O mundo ocidental regride sociologicamente em muitos aspetos e polariza-se. Por um lado, a fúria e o preconceito, no discurso e na ação política, dão cabo de qualquer ideal digno desse nome. Por outro, confunde-se o combate político com justicialismo e destrói-se a individualidade e liberdade de cada um que tanto custou a conquistar para muitos. No entanto, tal como ontem, serão os países europeus que menos sucumbirem aos extremos que criarão melhores sociedades. A resposta à Covid-19 já o prova. E os que melhor souberem viver de acordo com aquilo que conquistaram na sua transição para a liberdade e que adveio de um passado mais do que recente na generalidade dos casos. Aprendamos com o que se possa ter perdido e esquecido nas últimas décadas e depois da revolução do 25 de abril, adaptando-o ao novo mundo.

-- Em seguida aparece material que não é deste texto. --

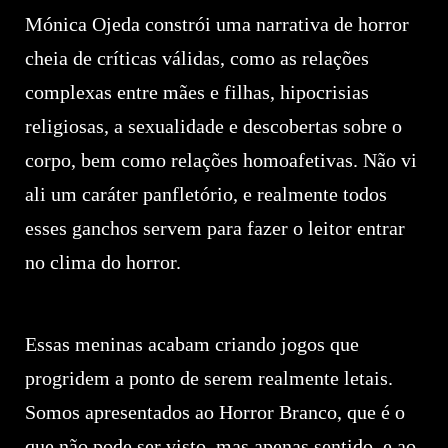
Mónica Ojeda constrói uma narrativa de horror
cheia de críticas válidas, como as relações
complexas entre mães e filhas, hipocrisias
religiosas, a sexualidade e descobertas sobre o
corpo, bem como relações homoafetivas. Não vi
ali um caráter panfletório, e realmente todos
esses ganchos servem para fazer o leitor entrar
no clima do horror.
Essas meninas acabam criando jogos que
progridem a ponto de serem realmente letais.
Somos apresentados ao Horror Branco, que é o
que não pode ser visto, mas apenas sentido, e ao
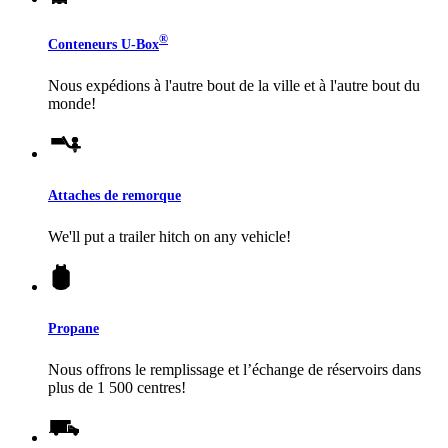
®
Conteneurs
U-Box
Nous expédions à l'autre bout de la ville et à l'autre bout du
monde!
Attaches de remorque
We'll put a trailer hitch on any vehicle!
Propane
Nous offrons le remplissage et l’échange de réservoirs dans
plus de 1 500 centres!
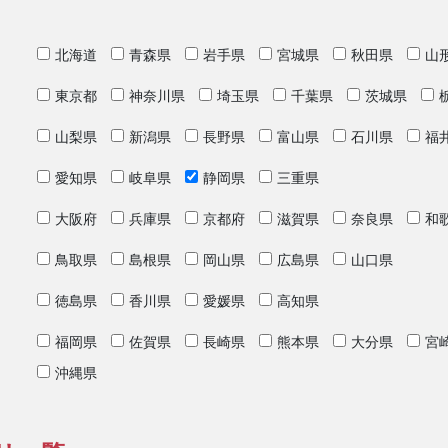
北海道
青森県
岩手県
宮城県
秋田県
山
東京都
神奈川県
埼玉県
千葉県
茨城県
山梨県
新潟県
長野県
富山県
石川県
福
愛知県
岐阜県
静岡県
三重県
大阪府
兵庫県
京都府
滋賀県
奈良県
和
鳥取県
島根県
岡山県
広島県
山口県
徳島県
香川県
愛媛県
高知県
福岡県
佐賀県
長崎県
熊本県
大分県
宮
沖縄県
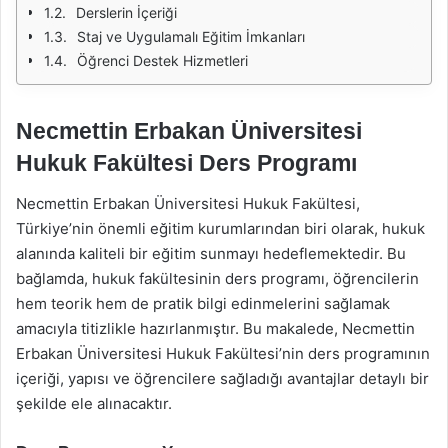
Derslerin İçeriği
Staj ve Uygulamalı Eğitim İmkanları
Öğrenci Destek Hizmetleri
Necmettin Erbakan Üniversitesi
Hukuk Fakültesi Ders Programı
Necmettin Erbakan Üniversitesi Hukuk Fakültesi,
Türkiye’nin önemli eğitim kurumlarından biri olarak, hukuk
alanında kaliteli bir eğitim sunmayı hedeflemektedir. Bu
bağlamda, hukuk fakültesinin ders programı, öğrencilerin
hem teorik hem de pratik bilgi edinmelerini sağlamak
amacıyla titizlikle hazırlanmıştır. Bu makalede, Necmettin
Erbakan Üniversitesi Hukuk Fakültesi’nin ders programının
içeriği, yapısı ve öğrencilere sağladığı avantajlar detaylı bir
şekilde ele alınacaktır.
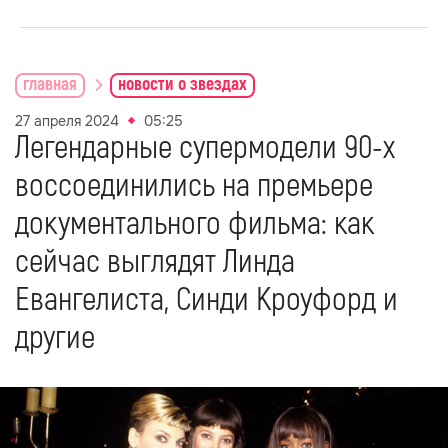
главная
новости о звездах
27 апреля 2024
05:25
Легендарные супермодели 90-х
воссоединились на премьере
документального фильма: как
сейчас выглядят Линда
Евангелиста, Синди Кроуфорд и
другие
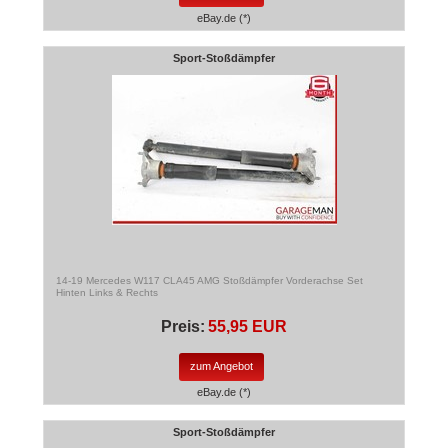
eBay.de (*)
Sport-Stoßdämpfer
14-19 Mercedes W117 CLA45 AMG Stoßdämpfer Vorderachse Set
Hinten Links & Rechts
Preis:
55,95 EUR
zum Angebot
eBay.de (*)
Sport-Stoßdämpfer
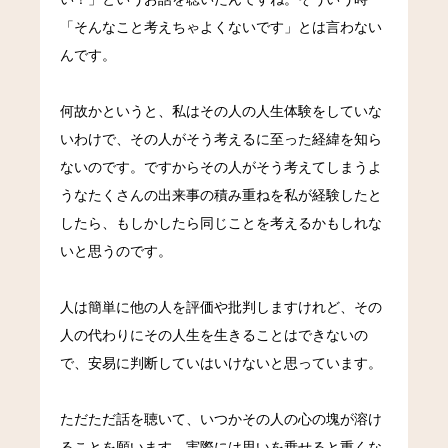
「そんなこと考えちゃよくないです」とは言わない
んです。
何故かというと、私はその人の人生体験をしていな
いわけで、その人がそう考えるに至った経緯を知ら
ないのです。ですからその人がそう考えてしまうよ
うなたくさんの出来事の積み重ねを私が経験したと
したら、もしかしたら同じことを考えるかもしれな
いと思うのです。
人は簡単に他の人を評価や批判しますけれど、その
人の代わりにその人生を生きることはできないの
で、安易に判断していはいけないと思っています。
ただただ話を聴いて、いつかその人の心の塊が溶け
ることを願います。実際には思いを乗せると重くな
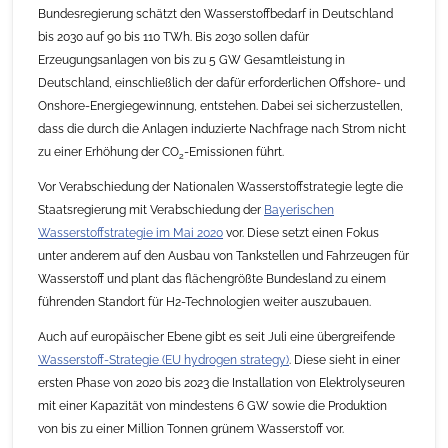
Bundesregierung schätzt den Wasserstoffbedarf in Deutschland
bis 2030 auf 90 bis 110 TWh. Bis 2030 sollen dafür
Erzeugungsanlagen von bis zu 5 GW Gesamtleistung in
Deutschland, einschließlich der dafür erforderlichen Offshore- und
Onshore-Energiegewinnung, entstehen. Dabei sei sicherzustellen,
dass die durch die Anlagen induzierte Nachfrage nach Strom nicht
zu einer Erhöhung der CO
-Emissionen führt.
2
Vor Verabschiedung der Nationalen Wasserstoffstrategie legte die
Staatsregierung mit Verabschiedung der
Bayerischen
Wasserstoffstrategie im Mai 2020
vor. Diese setzt einen Fokus
unter anderem auf den Ausbau von Tankstellen und Fahrzeugen für
Wasserstoff und plant das flächengrößte Bundesland zu einem
führenden Standort für H2-Technologien weiter auszubauen.
Auch auf europäischer Ebene gibt es seit Juli eine übergreifende
Wasserstoff-Strategie (EU hydrogen strategy)
. Diese sieht in einer
ersten Phase von 2020 bis 2023 die Installation von Elektrolyseuren
mit einer Kapazität von mindestens 6 GW sowie die Produktion
von bis zu einer Million Tonnen grünem Wasserstoff vor.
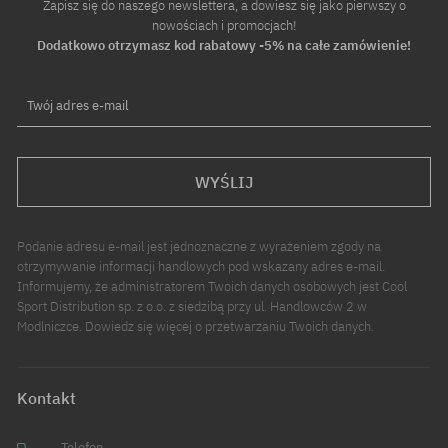
Zapisz się do naszego newslettera, a dowiesz się jako pierwszy o
nowościach i promocjach!
Dodatkowo otrzymasz kod rabatowy -5% na całe zamówienie!
Twój adres e-mail
WYŚLIJ
Podanie adresu e-mail jest jednoznaczne z wyrażeniem zgody na
otrzymywanie informacji handlowych pod wskazany adres e-mail.
Informujemy, że administratorem Twoich danych osobowych jest Cool
Sport Distribution sp. z o.o. z siedzibą przy ul. Handlowców 2 w
Modlniczce. Dowiedz się więcej o przetwarzaniu Twoich danych.
Kontakt
Telefon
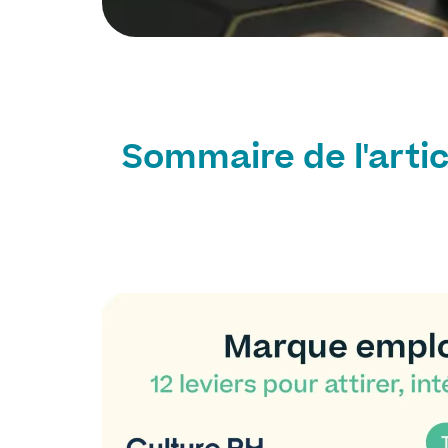
Sommaire de l'artic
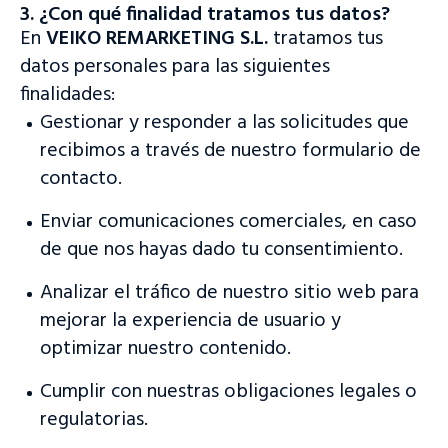
3. ¿Con qué finalidad tratamos tus datos?
En
VEIKO REMARKETING S.L.
tratamos tus
datos personales para las siguientes
finalidades:
Gestionar y responder a las solicitudes que
recibimos a través de nuestro formulario de
contacto.
Enviar comunicaciones comerciales, en caso
de que nos hayas dado tu consentimiento.
Analizar el tráfico de nuestro sitio web para
mejorar la experiencia de usuario y
optimizar nuestro contenido.
Cumplir con nuestras obligaciones legales o
regulatorias.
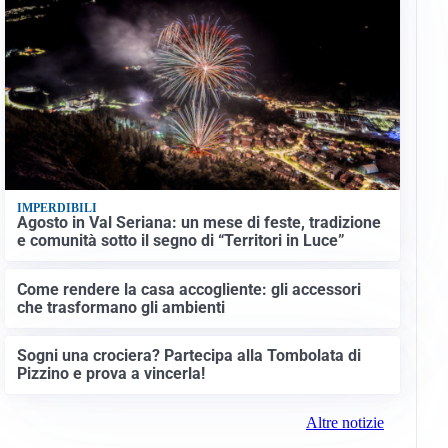
IMPERDIBILI
Agosto in Val Seriana: un mese di feste, tradizione
e comunità sotto il segno di “Territori in Luce”
Come rendere la casa accogliente: gli accessori
che trasformano gli ambienti
Sogni una crociera? Partecipa alla Tombolata di
Pizzino e prova a vincerla!
Altre notizie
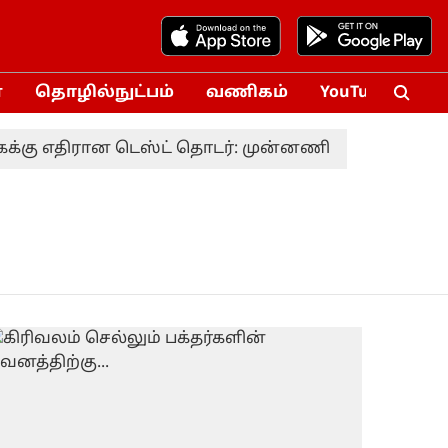
்
தொழில்நுட்பம்
வணிகம்
YouTube
Vox
 எதிரான டெஸ்ட் தொடர்: முன்னணி வீரர் திடீர் விலக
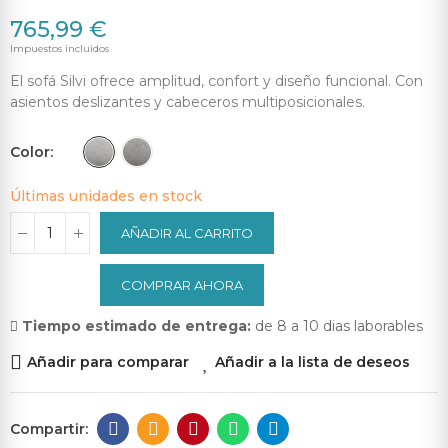
765,99 €
Impuestos incluidos
El sofá Silvi ofrece amplitud, confort y diseño funcional. Con
asientos deslizantes y cabeceros multiposicionales.
Color
Últimas unidades en stock
AÑADIR AL CARRITO
COMPRAR AHORA
Tiempo estimado de entrega:
de 8 a 10 dias laborables
Añadir para comparar
Añadir a la lista de deseos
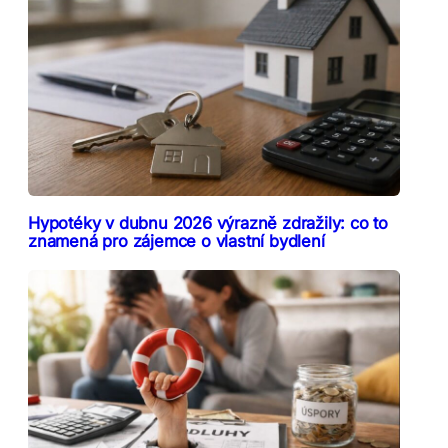
Hypotéky v dubnu 2026 výrazně zdražily: co to
znamená pro zájemce o vlastní bydlení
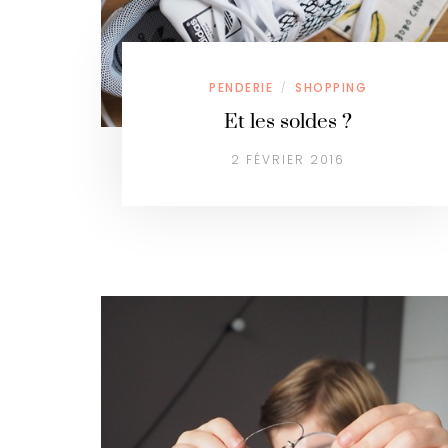
PENDERIE
SHOPPING
/
Et les soldes ?
2 FÉVRIER 2016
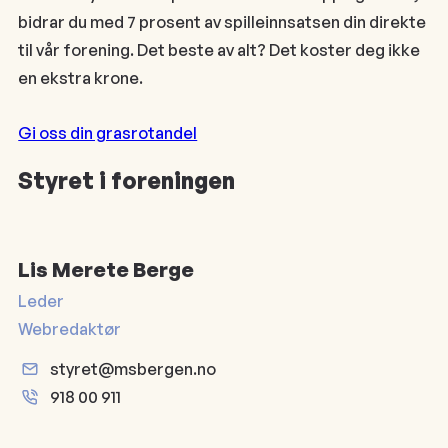
bidrar du med 7 prosent av spilleinnsatsen din direkte
til vår forening. Det beste av alt? Det koster deg ikke
en ekstra krone.
Gi oss din grasrotandel
Styret i foreningen
Lis Merete Berge
Leder
Webredaktør
styret@msbergen.no
918 00 911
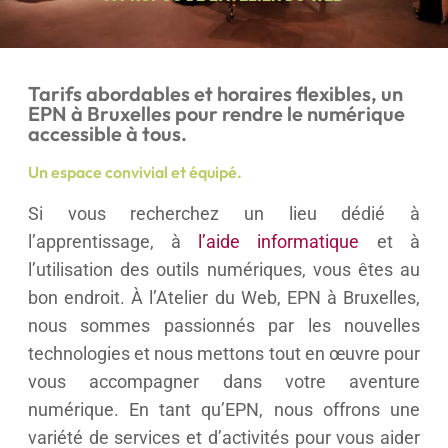
Tarifs abordables et horaires flexibles, un
EPN à Bruxelles pour rendre le numérique
accessible à tous.
Un espace convivial et équipé.
Si vous recherchez un lieu dédié à
l’apprentissage, à
l’aide informatique
et à
l’utilisation des outils numériques, vous êtes au
bon endroit. À l’Atelier du Web, EPN à Bruxelles,
nous sommes passionnés par les nouvelles
technologies et nous mettons tout en œuvre pour
vous accompagner dans votre aventure
numérique. En tant qu’EPN, nous offrons une
variété de services et d’activités pour vous aider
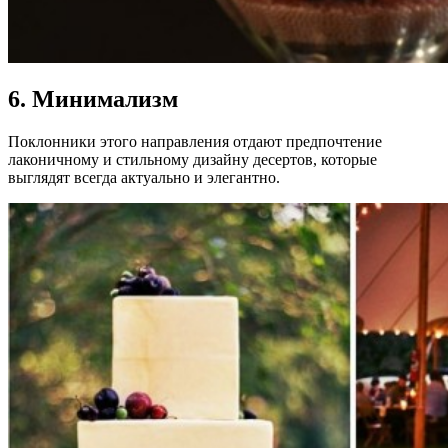
6. Минимализм
Поклонники этого направления отдают предпочтение
лаконичному и стильному дизайну десертов, которые
выглядят всегда актуально и элегантно.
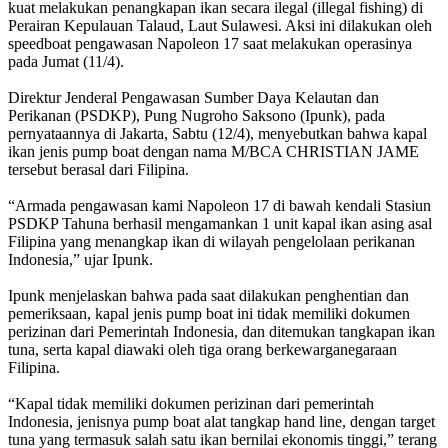
kuat melakukan penangkapan ikan secara ilegal (illegal fishing) di
Perairan Kepulauan Talaud, Laut Sulawesi. Aksi ini dilakukan oleh
speedboat pengawasan Napoleon 17 saat melakukan operasinya
pada Jumat (11/4).
Direktur Jenderal Pengawasan Sumber Daya Kelautan dan
Perikanan (PSDKP), Pung Nugroho Saksono (Ipunk), pada
pernyataannya di Jakarta, Sabtu (12/4), menyebutkan bahwa kapal
ikan jenis pump boat dengan nama M/BCA CHRISTIAN JAME
tersebut berasal dari Filipina.
“Armada pengawasan kami Napoleon 17 di bawah kendali Stasiun
PSDKP Tahuna berhasil mengamankan 1 unit kapal ikan asing asal
Filipina yang menangkap ikan di wilayah pengelolaan perikanan
Indonesia,” ujar Ipunk.
Ipunk menjelaskan bahwa pada saat dilakukan penghentian dan
pemeriksaan, kapal jenis pump boat ini tidak memiliki dokumen
perizinan dari Pemerintah Indonesia, dan ditemukan tangkapan ikan
tuna, serta kapal diawaki oleh tiga orang berkewarganegaraan
Filipina.
“Kapal tidak memiliki dokumen perizinan dari pemerintah
Indonesia, jenisnya pump boat alat tangkap hand line, dengan target
tuna yang termasuk salah satu ikan bernilai ekonomis tinggi,” terang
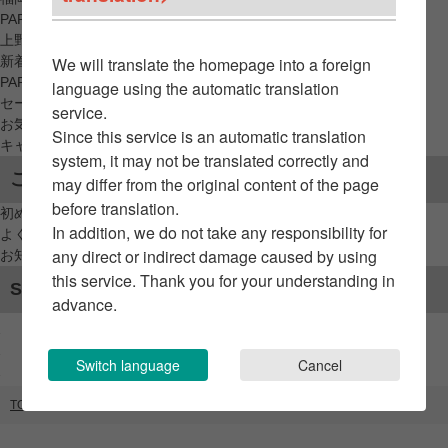
PARCO_ya
上野
新着アイテムから探す
We will translate the homepage into a foreign
PARCO限定アイテムから探す
language using the automatic translation
セールアイテムから探す
service.
お気に入りから探す
Since this service is an automatic translation
キャンペーン/クーポン対象から探す
system, it may not be translated correctly and
ご利用案内
may differ from the original content of the page
before translation.
初めてのお客様へ
In addition, we do not take any responsibility for
よくあるご質問 / お問い合わせ
any direct or indirect damage caused by using
お知らせ
this service. Thank you for your understanding in
SNSアカウント
advance.
Switch language
Cancel
TOP
ブランドリスト
STAR WARS POP UP STORE by Small Planet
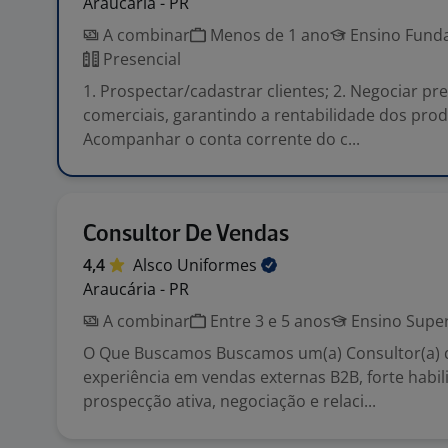
Araucária - PR
A combinar
Menos de 1 ano
Ensino Funda
Presencial
1. Prospectar/cadastrar clientes; 2. Negociar pr
comerciais, garantindo a rentabilidade dos prod
Acompanhar o conta corrente do c...
Consultor De Vendas
4,4
Alsco
Uniformes
Araucária - PR
A combinar
Entre 3 e 5 anos
Ensino Super
O Que Buscamos Buscamos um(a) Consultor(a)
experiência em vendas externas B2B, forte habi
prospecção ativa, negociação e relaci...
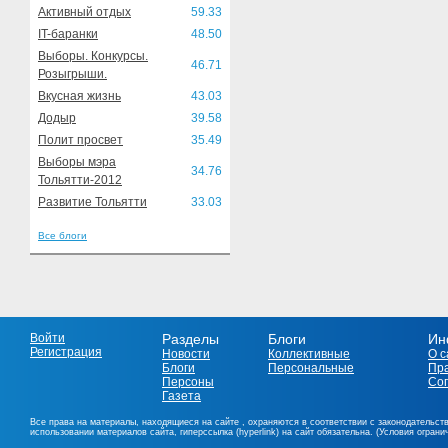
Активный отдых
59.33
IT-баранки
48.50
Выборы. Конкурсы.
46.71
Розыгрыши.
Вкусная жизнь
43.03
Додыр
39.58
Полит просвет
35.49
Выборы мэра
34.76
Тольятти-2012
Развитие Тольятти
33.03
Все блоги
Войти
Разделы
Блоги
Ин
Регистрация
Новости
Коллективные
О с
Блоги
Персональные
Пр
Персоны
Со
Газета
Все права на материалы, находящиеся на сайте , охраняются в соответствии с законодательст
использовании материалов сайта, гиперссылка (hyperlink) на сайт обязательна. (Условия огран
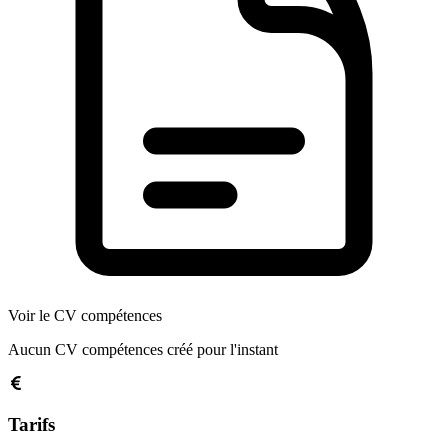
Voir le CV compétences
Aucun CV compétences créé pour l'instant
Tarifs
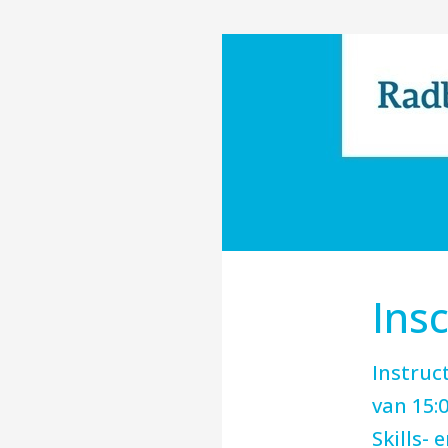
Insc
Instruc
van 15:0
Skills-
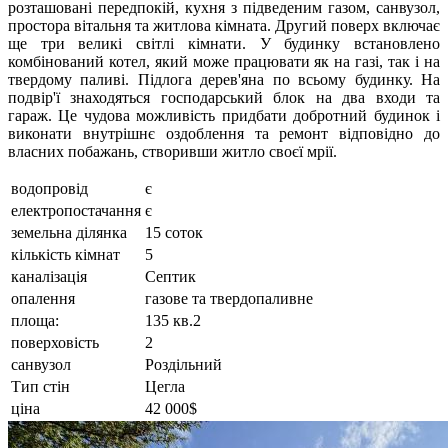
розташовані передпокій, кухня з підведеним газом, санвузол,
простора вітальня та житлова кімната. Другий поверх включає
ще три великі світлі кімнати. У будинку встановлено
комбінований котел, який може працювати як на газі, так і на
твердому паливі. Підлога дерев'яна по всьому будинку.
На
подвір'ї знаходяться господарський блок на два входи та
гараж. Це чудова можливість придбати добротний будинок і
виконати внутрішнє оздоблення та ремонт відповідно до
власних побажань, створивши житло своєї мрії.
водопровід
є
електропостачання
є
земельна ділянка
15 соток
кількість кімнат
5
каналізація
Септик
опалення
газове та твердопаливне
площа:
135 кв.2
поверховість
2
санвузол
Роздільний
Тип стін
Цегла
ціна
42 000$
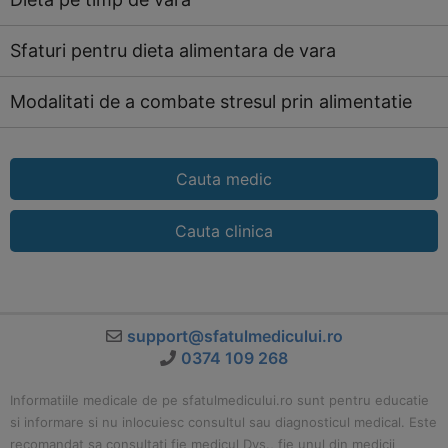
Sfaturi pentru dieta alimentara de vara
Modalitati de a combate stresul prin alimentatie
Cauta medic
Cauta clinica
support@sfatulmedicului.ro
0374 109 268
Informatiile medicale de pe sfatulmedicului.ro sunt pentru educatie
si informare si nu inlocuiesc consultul sau diagnosticul medical. Este
recomandat sa consultati fie medicul Dvs., fie unul din medicii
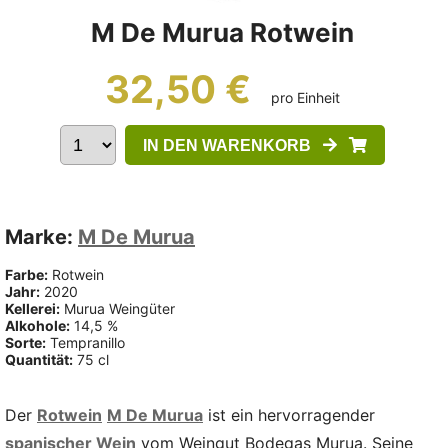
M De Murua Rotwein
32,50 €
pro Einheit
IN DEN WARENKORB
Marke:
M De Murua
Farbe:
Rotwein
Jahr:
2020
Kellerei:
Murua Weingüter
Alkohole:
14,5 %
Sorte:
Tempranillo
Quantität:
75 cl
Der
Rotwein
M De Murua
ist ein hervorragender
spanischer Wein
vom Weingut Bodegas Murua. Seine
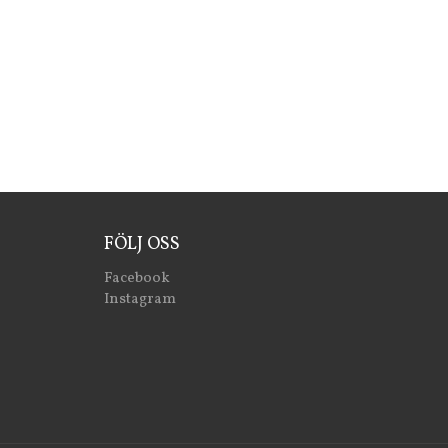
FÖLJ OSS
Facebook
Instagram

Foram raras as vezes em que Portugal retirou dividendos económicos, sociais e políticos a médio ou longo prazo quando colocou de lado o melhor da sua génese ou a sua raiz ética na relação com o mundo.
Alguma da academia de ciência política e relações internacionais no país julga e apregoa há anos a eficácia da necessidade de certa hipocrisia constante na relação entre Estados ou nas organizações multilaterais às quais pertencemos. Nada de mais errado como se constata facilmente numa análise mais aprofundada ao exemplo da independência de Timor-Leste ou a outro mais recente do que julgo ser um certo reforço do nosso papel no seio da atual União Europeia.
Portugal, enquanto país pequeno e periférico, tem alicerces únicos, mas pela frente desafios que não o permitirão ser em certa medida o que tem sido em democracia na geopolítica. O mundo é outro e a política será mais do que nunca um reflexo interno do que se apregoa e pratica externamente. A todos os níveis.
À parte da polarização a que assistimos hoje e na qual se perde grande parte do fio racional e evolutivo de um lado a outro, haverá um défice de legitimação para os governos democráticos que procurem relações consolidadas e uma projeção no mundo com outros que não defendam os seus valores. Cairão nas mesmas teias de ontem. Um posicionamento mais vincado na esfera internacional cuja estratégia esteja em linha com os nossos ideais acarreta sempre consequências no imediato, mas engrandece o país a médio e longo prazo. Economicamente, socialmente e politicamente. Sobram exemplos recentes que demonstram essas teias de maior comprometimento e que foram prejudiciais nas nossas relações internacionais, mal os regimes dos países mudaram ou o olhar global sobre eles se cimentou. Também aqui a mudança é uma constante e a perceção do amanhã na análise exterior das relações internacionais é tão ou mais relevante como a da atualidade.
A breve prazo, ou morre a realpolitik nos moldes em que Henry Kissinger a decretou na década de 70, ou cai a democracia. A informação secreta e privilegiada, seja ela obtida por meios mais ou menos legítimos é tornada pública com maior frequência. Todos os leaks dos wikileaks aos Luanda até aos Panamá Papers, são exemplo disso e influenciam as políticas internas e os próprios eleitores. É utópico achar que existe hoje mais segredos de Estado ou corrupção. Mais crimes financeiros ou negociatas fraudulentas entre países. Bem pelo contrário. Existe é todo um escrutínio e acesso através do qual se desvenda essa informação ao grande público. Os Assange’s, Rui Pinto’s ou Snowden’s não desaparecerão. Quanto muito, serão cada vez mais com o passar do tempo e com um poder reforçado. A tendência é essa e estarão tão ou mais protegidos do que alguns Estados e sem a necessidade de regerem as sociedades. Não precisam de se fazer eleger. A União Europeia, enquanto organização multilateral demorou, mas dá sinais de ter entendido isto. E Portugal?
É determinante pensarmos num modelo ou pelo menos, num modus operandi, distinto nesta nova ordem geopolítica. Sem realpolitik, mas sem idealismo vazio, também. Só com um objetivo maior que tem por base o nosso ideal e os valores que ainda procurarmos projetar. Só assim se salvará a democracia.